Should Centre Court ever need another new roof, they can dispense with hiring contractors to lift the old one off, and just hope that Andy Murray plays a match of the calibre he did last night against the Frenchman Richard Gasquet: the crowd will soon have the roof raised.

Finally, after three matches at Wimbledon, Andy Murray had Centre Court enraptured. He came from two sets down to beat Gasquet, the 8th seed, and set up a quarter-final match with the number two seed, Rafael Nadal.

In a reasonable first set Murray fought hard, but could not break Gasquet’s serve. At 6-5 Murray faced break and set points. Gasquet attempted a drop-shot, and Murray seemed to stand still before realising where he was and what the score was, and raced over to scoop it up and save the point, drawing the kind of gasps from the crowd that had previously been reserved for Henman. He could not keep it up, however, and Gasquet took the first set 7-5.

After that, and a lacklustre second set during which McEnroe’s frustration with the Murray drop-shot on big points became evident to everyone, Murray looked down and out, losing the second set 6-3. He looked tired, even startled that he was going to be dispatched in such an untimely and undignified manner.

He had no answer to Gasquet’s tactics, and the Frenchman simply did not allow him to play his best tennis. He was broken in the third set, and Gasquet continued his emphatic lead - until he came to serve for the match at 5-4. He became nervous, and Murray found himself with three break points. Five all.

Murray held, but so did Gasquet. Tiebreak time. Murray quickly won the first point, and soon took it 7-3 with a spectacular passing shot that he hit from away beyond the tramlines at such an angle that mathematicians will have to rewrite Pythagoras.

In fact, he was so far out wide that he almost ended up celebrating from within the now jubilant crowd, and celebrate they did. Well done to the BBC cameraman who got that fantastic shot of Murray roaring his delight against a backdrop of standing bodies, raised arms, and ecstatic, disbelieving faces with mouths open almost as wide as Murray’s; who, at that point, looked like a python about to devour an elephant.

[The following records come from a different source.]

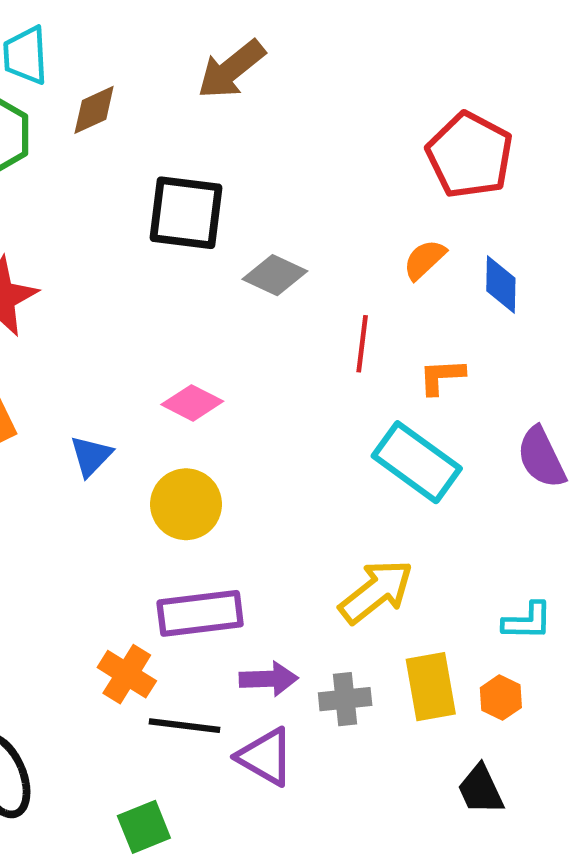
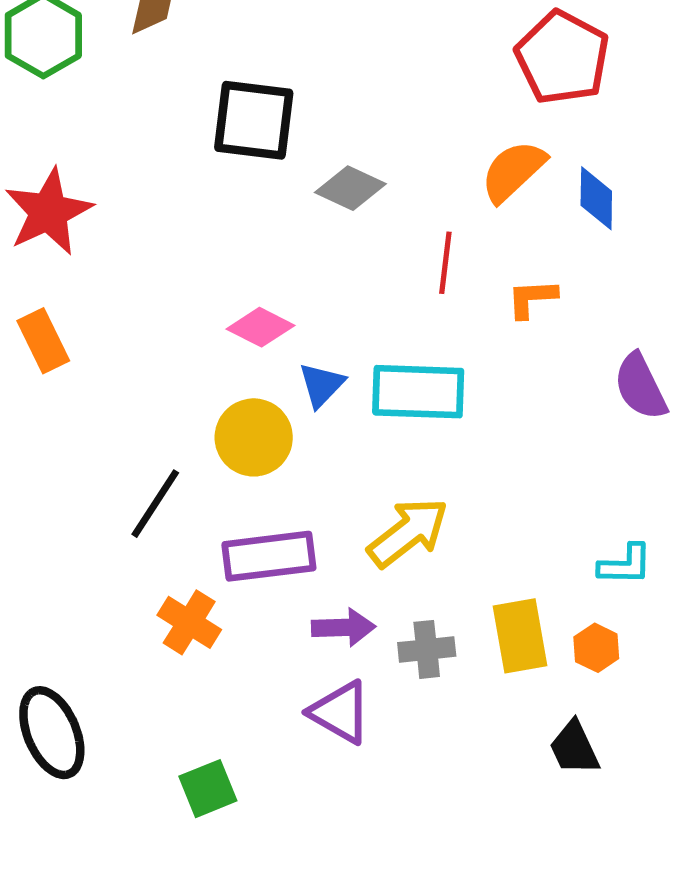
orange semicircle: (425, 260) -> (513, 171), size x1.4
blue triangle: (91, 456) -> (322, 385), moved
cyan rectangle: (417, 462) -> (418, 392), moved, turned -34
yellow arrow: (376, 592) -> (408, 532), moved
black line: (184, 726) -> (155, 504), moved, turned -64

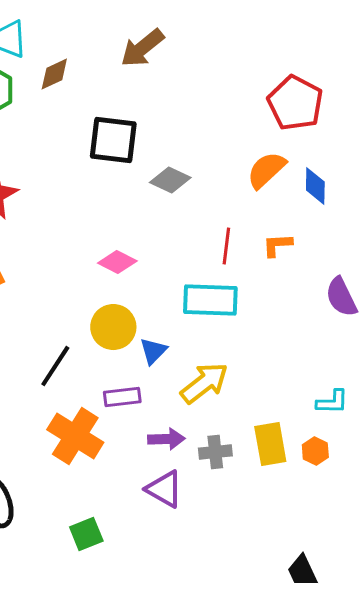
red line: (445, 263) -> (226, 246), moved
blue triangle: (322, 385) -> (153, 351), moved
purple rectangle: (269, 556) -> (122, 397), size x0.7
orange cross: (189, 622) -> (75, 436), size x1.5
black trapezoid: (574, 748) -> (302, 571), moved

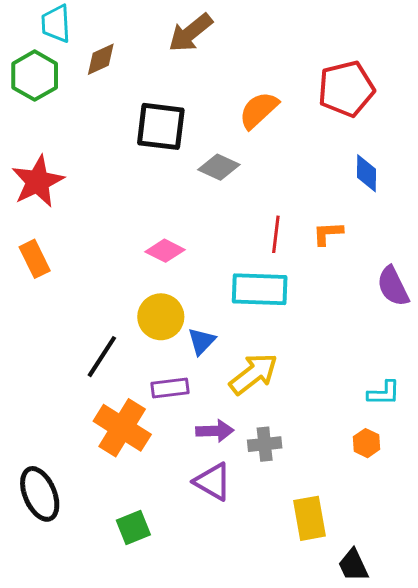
red pentagon: (295, 103) -> (346, 89), turned 30
orange semicircle: (266, 170) -> (259, 110), moved
yellow rectangle: (270, 444) -> (309, 518), moved

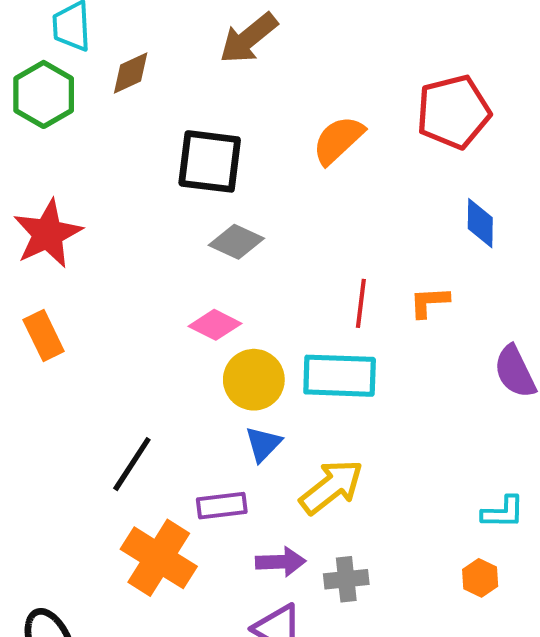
gray diamond: (219, 167) -> (236, 242), moved
yellow circle: (161, 317) -> (254, 380), moved

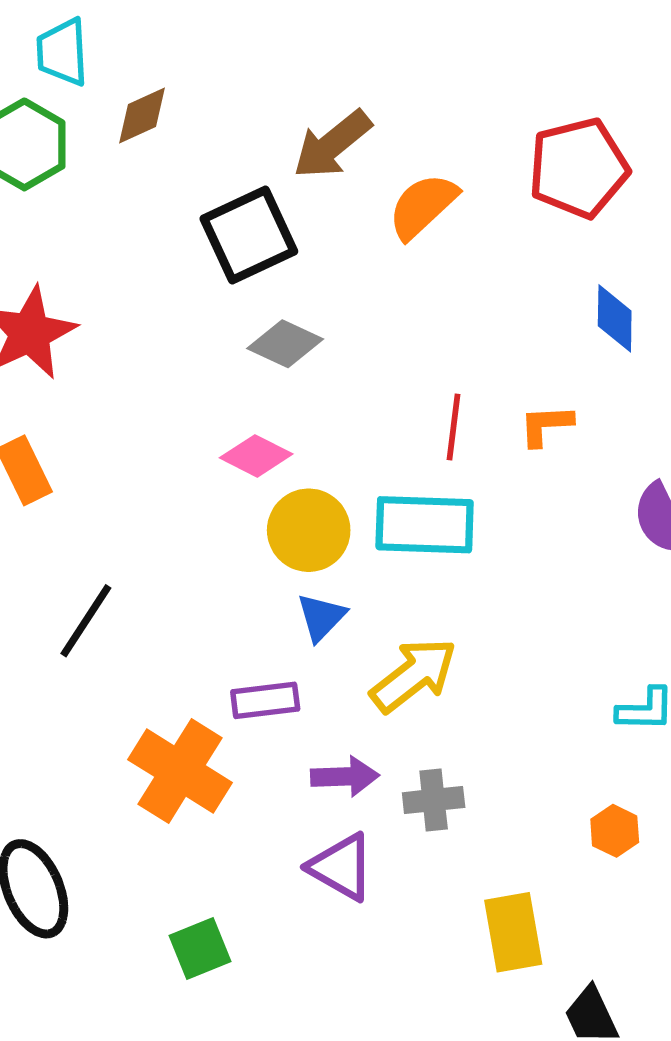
brown arrow: (248, 38) -> (332, 144), moved
black square: (210, 161) -> (249, 235), turned -32
black line: (132, 464) -> (86, 621), moved
orange hexagon: (480, 578) -> (615, 831), moved

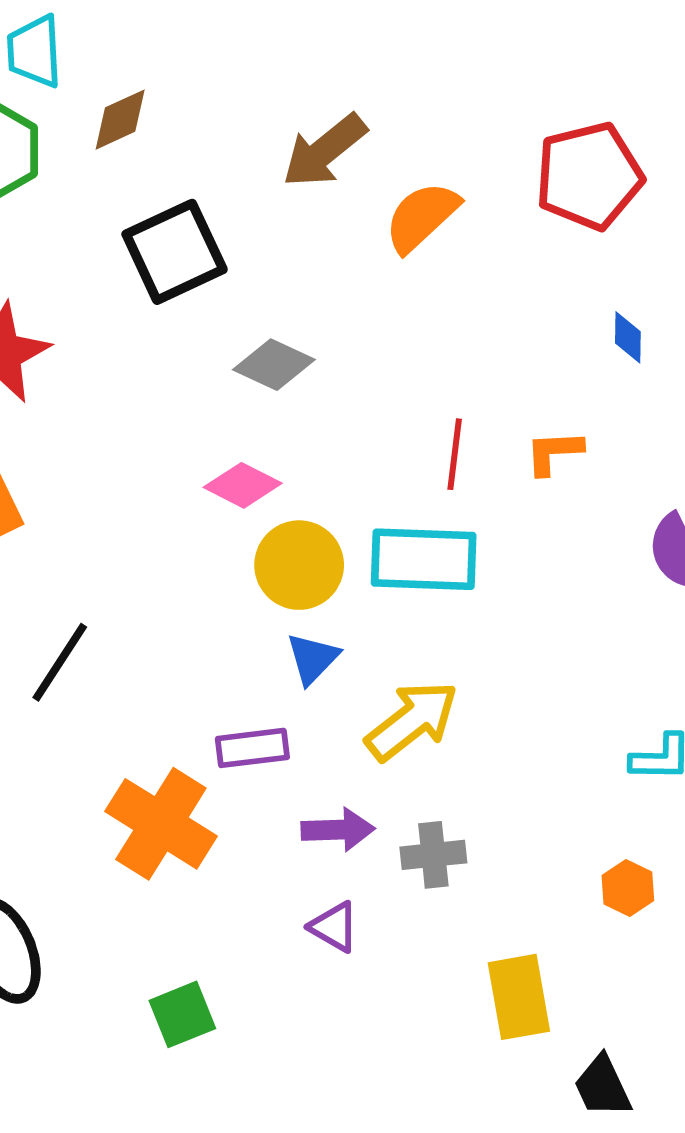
black square: (249, 235) -> (175, 252), moved
blue diamond: (615, 318) -> (628, 337), size x0.7
purple triangle: (341, 867) -> (334, 927), size x0.7

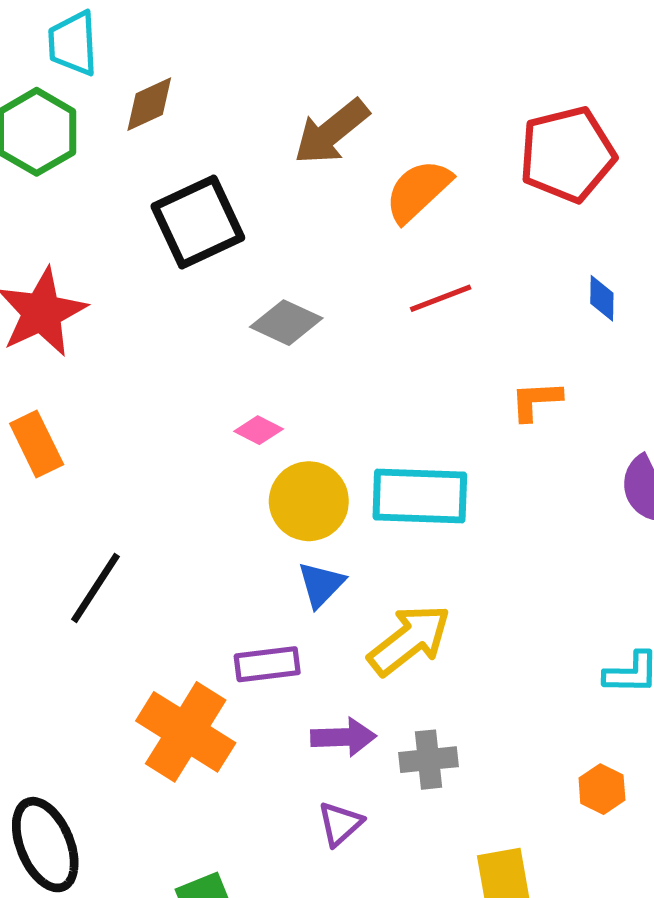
red line: (455, 454) -> (441, 298), moved, turned 62
pink diamond: (243, 485) -> (259, 430), size x0.7
purple triangle: (334, 927) -> (340, 824), turned 48

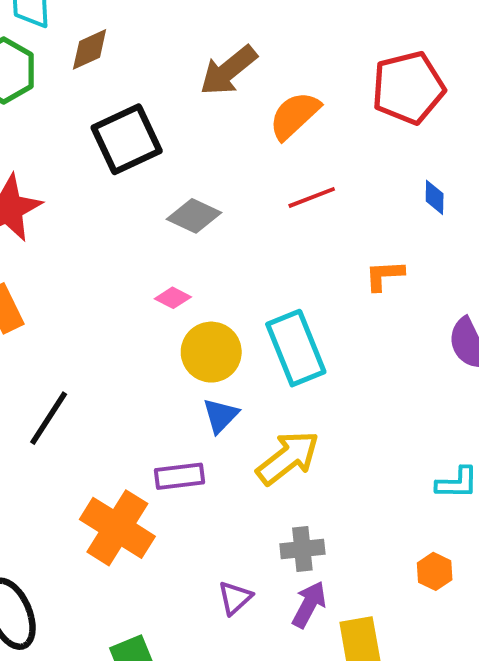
cyan rectangle: (420, 496) -> (296, 348), turned 66
purple arrow: (344, 737) -> (309, 604), moved, turned -60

From here on in, Murray dictated the match, running away with the fourth set 6-2. Suddenly Gasquet was the one who looked tired; taken aback by Murray’s newfound energy, and overwhelmed by both his tennis and the rejuvenated crowd. Even the Aussie fans, distinctive in their yellow t-shirts, who had been decidedly under whelmed by Hewitt’s straight sets defeat to Federer earlier that day, stayed put to support Murray, and he gave them something to cheer about.